Task instructions.
I need the entries printed again word for word, without the images.

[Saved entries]
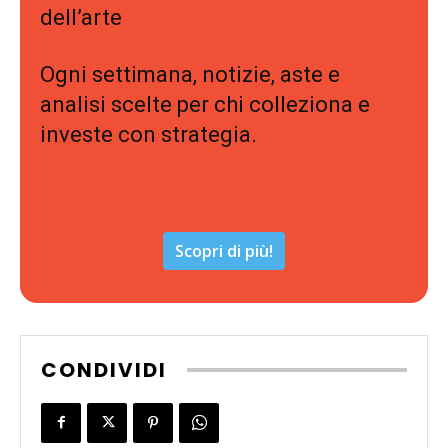
dell’arte
Ogni settimana, notizie, aste e
analisi scelte per chi colleziona e
investe con strategia.
Scopri di più!
CONDIVIDI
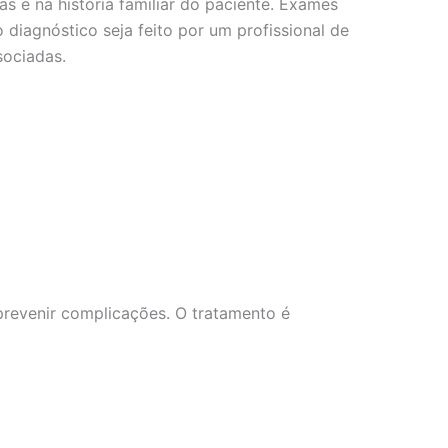
as e na história familiar do paciente. Exames
diagnóstico seja feito por um profissional de
sociadas.
prevenir complicações. O tratamento é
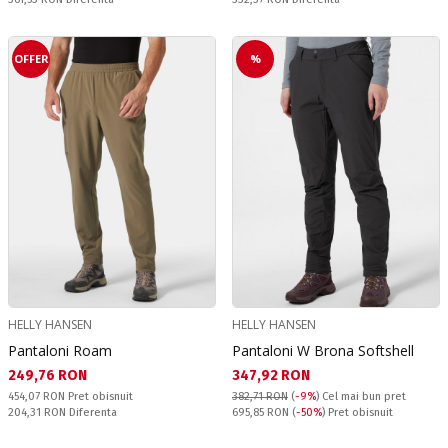
OFFER
%
HELLY HANSEN
HELLY HANSEN
Pantaloni Roam
Pantaloni W Brona Softshell
Текуща цена:
Текуща цена:
249,76 RON
347,92 RON
Pret obisnuit:
454,07 RON
Pret obisnuit
382,71 RON
(
-9%
)
Cel mai bun pret
Спестявате:
Pret obisnuit:
204,31 RON
Diferenta
695,85 RON
(
-50%
) Pret obisnuit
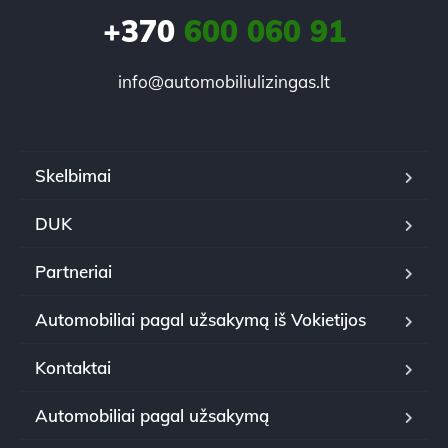
+370
600 060 91
info@automobiliulizingas.lt
Skelbimai
DUK
Partneriai
Automobiliai pagal užsakymą iš Vokietijos
Kontaktai
Automobiliai pagal užsakymą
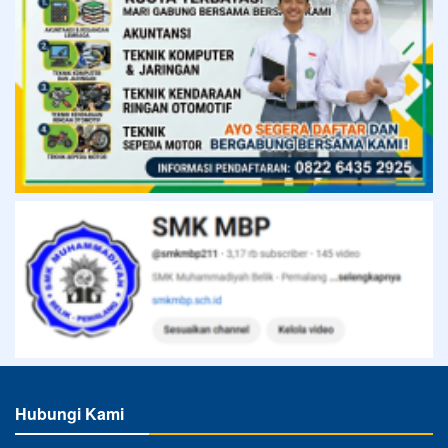
Hubungi Kami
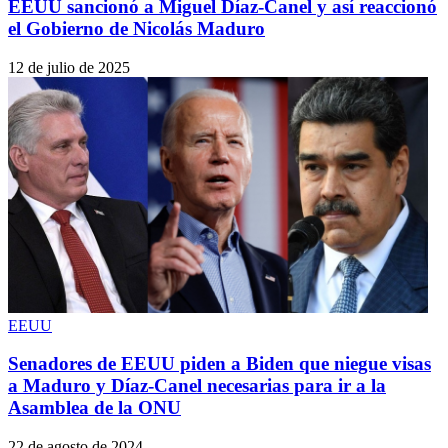
EEUU sancionó a Miguel Díaz-Canel y así reaccionó
el Gobierno de Nicolás Maduro
12 de julio de 2025
EEUU
Senadores de EEUU piden a Biden que niegue visas
a Maduro y Díaz-Canel necesarias para ir a la
Asamblea de la ONU
22 de agosto de 2024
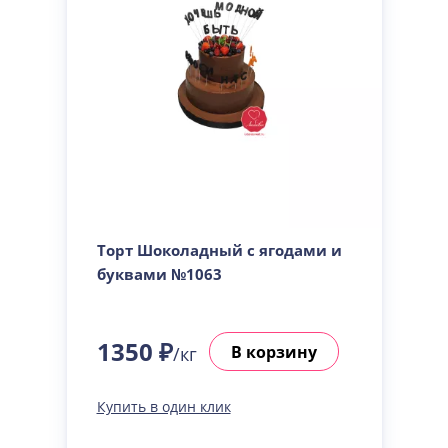
Торт Шоколадный с ягодами и
буквами №1063
1350 ₽
В корзину
/кг
Купить в один клик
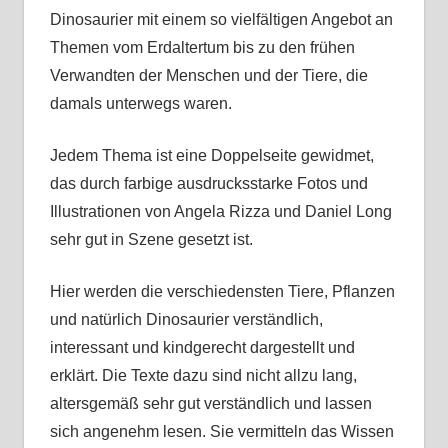
Dinosaurier mit einem so vielfältigen Angebot an
Themen vom Erdaltertum bis zu den frühen
Verwandten der Menschen und der Tiere, die
damals unterwegs waren.
Jedem Thema ist eine Doppelseite gewidmet,
das durch farbige ausdrucksstarke Fotos und
Illustrationen von Angela Rizza und Daniel Long
sehr gut in Szene gesetzt ist.
Hier werden die verschiedensten Tiere, Pflanzen
und natürlich Dinosaurier verständlich,
interessant und kindgerecht dargestellt und
erklärt. Die Texte dazu sind nicht allzu lang,
altersgemäß sehr gut verständlich und lassen
sich angenehm lesen. Sie vermitteln das Wissen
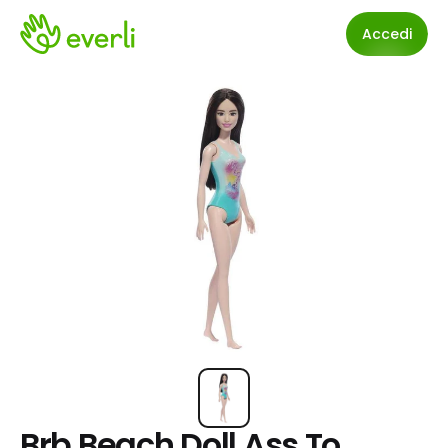
Accedi
Brb Beach Doll Ass.To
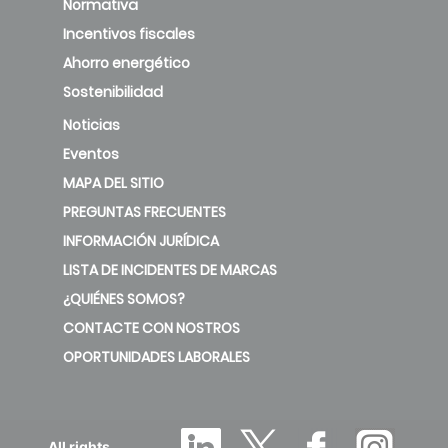
Normativa
Incentivos fiscales
Ahorro energético
Sostenibilidad
Noticias
Eventos
MAPA DEL SITIO
PREGUNTAS FRECUENTES
INFORMACIÓN JURÍDICA
LISTA DE INCIDENTES DE MARCAS
¿QUIÉNES SOMOS?
CONTACTE CON NOSTROS
OPORTUNIDADES LABORALES
All rights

Exercise result.
dell’arte
Ogni settimana, notizie, aste e
analisi scelte per chi colleziona e
investe con strategia.
Scopri di più!
CONDIVIDI
as e na história familiar do paciente. Exames
diagnóstico seja feito por um profissional de
sociadas.
prevenir complicações. O tratamento é
OFFER
%
HELLY HANSEN
HELLY HANSEN
Pantaloni Roam
Pantaloni W Brona Softshell
Текуща цена:
Текуща цена:
249,76 RON
347,92 RON
Pret obisnuit:
454,07 RON
Pret obisnuit
382,71 RON
(
-9%
)
Cel mai bun pret
Спестявате:
Pret obisnuit:
204,31 RON
Diferenta
695,85 RON
(
-50%
) Pret obisnuit
+370
600 060 91
info@automobiliulizingas.lt
Skelbimai
DUK
Partneriai
Automobiliai pagal užsakymą iš Vokietijos
Kontaktai
Automobiliai pagal užsakymą
Hubungi Kami
EEUU sancionó a Miguel Díaz-Canel y así reaccionó
el Gobierno de Nicolás Maduro
12 de julio de 2025
EEUU
Senadores de EEUU piden a Biden que niegue visas
a Maduro y Díaz-Canel necesarias para ir a la
Asamblea de la ONU
22 de agosto de 2024
Торт Шоколадный с ягодами и
буквами №1063
1350 ₽
В корзину
/кг
Купить в один клик
Dinosaurier mit einem so vielfältigen Angebot an
Themen vom Erdaltertum bis zu den frühen
Verwandten der Menschen und der Tiere, die
damals unterwegs waren.
Jedem Thema ist eine Doppelseite gewidmet,
das durch farbige ausdrucksstarke Fotos und
Illustrationen von Angela Rizza und Daniel Long
sehr gut in Szene gesetzt ist.
Hier werden die verschiedensten Tiere, Pflanzen
und natürlich Dinosaurier verständlich,
interessant und kindgerecht dargestellt und
erklärt. Die Texte dazu sind nicht allzu lang,
altersgemäß sehr gut verständlich und lassen
sich angenehm lesen. Sie vermitteln das Wissen
Accedi
Brb Beach Doll Ass.To
Normativa
Incentivos fiscales
Ahorro energético
Sostenibilidad
Noticias
Eventos
MAPA DEL SITIO
PREGUNTAS FRECUENTES
INFORMACIÓN JURÍDICA
LISTA DE INCIDENTES DE MARCAS
¿QUIÉNES SOMOS?
CONTACTE CON NOSTROS
OPORTUNIDADES LABORALES
All rights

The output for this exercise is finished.